Obviously you could charge an EV from those generators too, at a pinch. Maybe a business opportunity for petrol station owners...
You're not alone. Every person I've talked that actually drives an EV has said the same thing. Even here in Australia where we have such low infrastructure density.
It's only the people who have never even driven an EV that are the perpetual naysayers. Just watch, it doesn't take long to see it. They'll be making all sorts of arguments that this or that won't work or can't be done, the inconvenient fact that many people are already routinely doing those very things does not sway them. It's a religious belief that EVs are bad or won't work, and thus debating them with logic, reason and data is futile.
Living in a mountainous region I have often wished that engine braking down a long incline would put gasoline back in the tank of my ICE car but alas all it does is heat up the coolant. I do occasionally turn on the A/C if it's just warm or muggy enough for it to have some benefit but not enough to be worth burning the extra fuel on flat ground.

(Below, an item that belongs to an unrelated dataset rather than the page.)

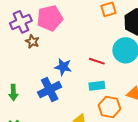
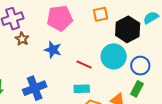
pink pentagon: (50, 18) -> (60, 18), moved
blue star: (63, 67) -> (53, 50), moved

This really is a 'problem' which needs a properly defined set of conditions and math to solve. In the end math talks; everything else walks.
And since the ICE car is likely to be lighter the resistance of the tyres will be less.
Consider a buggy on free wheels. The engine is irrelevant. Gravitational potential energy is converted directly to kinetic energy, with some losses to friction.
EV car: (same initial total GPE)
- Some GPE converted directly to KE.
- Remainder of GPE converted to electrical energy in generator with losses
- electrical energy converted to chemical energy in battery with losses.
- chemical energy converted back to electrical energy with losses.
- motor converts electrical energy converted back to KE with losses.
This is elementary physics. You still think the EV is going to win?
Seriously, its not like any real life net down hill journey is going to be a no brakes run straight down the mountain side. If that were the case then I could just jump in a billy cart and ride it down the mountain (you can't, you're not getting down the Blue Mountains in a billy cart, not in one piece).
Seriously, its not like any real life net down hill journey is going to be a no brakes run straight down the mountain side. If that were the case then I could just jump in a billy cart and ride it down the mountain (you can't, you're not getting down the Blue Mountains in a billy cart, not in one piece).[...] if you want regenerative braking you can buy a hybrid. [...]
@Silversolder: If I may ask: which hybrid car do you have? I assume it is a Toyota because AFAIK they are the only ones using Atkinson cycle engines in their hybrids.
Seriously, its not like any real life net down hill journey is going to be a no brakes run straight down the mountain side. If that were the case then I could just jump in a billy cart and ride it down the mountain (you can't, you're not getting down the Blue Mountains in a billy cart, not in one piece).It doesn't matter at all. Being nearly out of fuel / charge on the top of a mountain is such an edge case that it isn't relevant to begin with. And if you want regenerative braking you can buy a hybrid. Much better for the environment too all things considered. And since Dave appearantly has changed the distance and starting range let me choose the temperature at -25 deg C.
...
You can twist this anyway you want. Change the scales of length, change the regen efficiency, change the proportions uphill and downhill, even make the whole thing downhill, the result will be the same: the EV will go the furthest with the most range left over.
The point is: ICE cars have no regen, at all. EVs have regen. In any situation beyond just a hypothetical, unrealistic, race track run with no braking. The EV is coming out on top. There is no question or uncertainty about it. EVs have regen. ICE cars don't have regen. EVs are unequivocally more efficient.